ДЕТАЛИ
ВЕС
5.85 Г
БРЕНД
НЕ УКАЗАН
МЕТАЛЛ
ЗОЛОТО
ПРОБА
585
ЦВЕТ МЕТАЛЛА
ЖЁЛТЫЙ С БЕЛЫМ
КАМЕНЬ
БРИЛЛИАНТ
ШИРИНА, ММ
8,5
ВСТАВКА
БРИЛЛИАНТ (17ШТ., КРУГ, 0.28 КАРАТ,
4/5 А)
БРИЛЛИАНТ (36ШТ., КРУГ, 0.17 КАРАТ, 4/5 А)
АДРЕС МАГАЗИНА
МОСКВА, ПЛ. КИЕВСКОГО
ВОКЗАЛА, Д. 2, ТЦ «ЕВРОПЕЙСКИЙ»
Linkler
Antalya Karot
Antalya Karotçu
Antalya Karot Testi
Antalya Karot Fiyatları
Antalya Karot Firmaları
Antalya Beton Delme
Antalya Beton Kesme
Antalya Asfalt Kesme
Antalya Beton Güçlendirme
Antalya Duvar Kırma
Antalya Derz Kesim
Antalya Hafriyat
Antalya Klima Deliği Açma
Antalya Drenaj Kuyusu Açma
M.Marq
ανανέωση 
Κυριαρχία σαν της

==================================================

:: Aim of the task ::
All entries above are to be reproduced exactly.

:: Output of the task ::
ДЕТАЛИ
ВЕС
5.85 Г
БРЕНД
НЕ УКАЗАН
МЕТАЛЛ
ЗОЛОТО
ПРОБА
585
ЦВЕТ МЕТАЛЛА
ЖЁЛТЫЙ С БЕЛЫМ
КАМЕНЬ
БРИЛЛИАНТ
ШИРИНА, ММ
8,5
ВСТАВКА
БРИЛЛИАНТ (17ШТ., КРУГ, 0.28 КАРАТ,
4/5 А)
БРИЛЛИАНТ (36ШТ., КРУГ, 0.17 КАРАТ, 4/5 А)
АДРЕС МАГАЗИНА
МОСКВА, ПЛ. КИЕВСКОГО
ВОКЗАЛА, Д. 2, ТЦ «ЕВРОПЕЙСКИЙ»
Linkler
Antalya Karot
Antalya Karotçu
Antalya Karot Testi
Antalya Karot Fiyatları
Antalya Karot Firmaları
Antalya Beton Delme
Antalya Beton Kesme
Antalya Asfalt Kesme
Antalya Beton Güçlendirme
Antalya Duvar Kırma
Antalya Derz Kesim
Antalya Hafriyat
Antalya Klima Deliği Açma
Antalya Drenaj Kuyusu Açma
M.Marq
ανανέωση 
Κυριαρχία σαν της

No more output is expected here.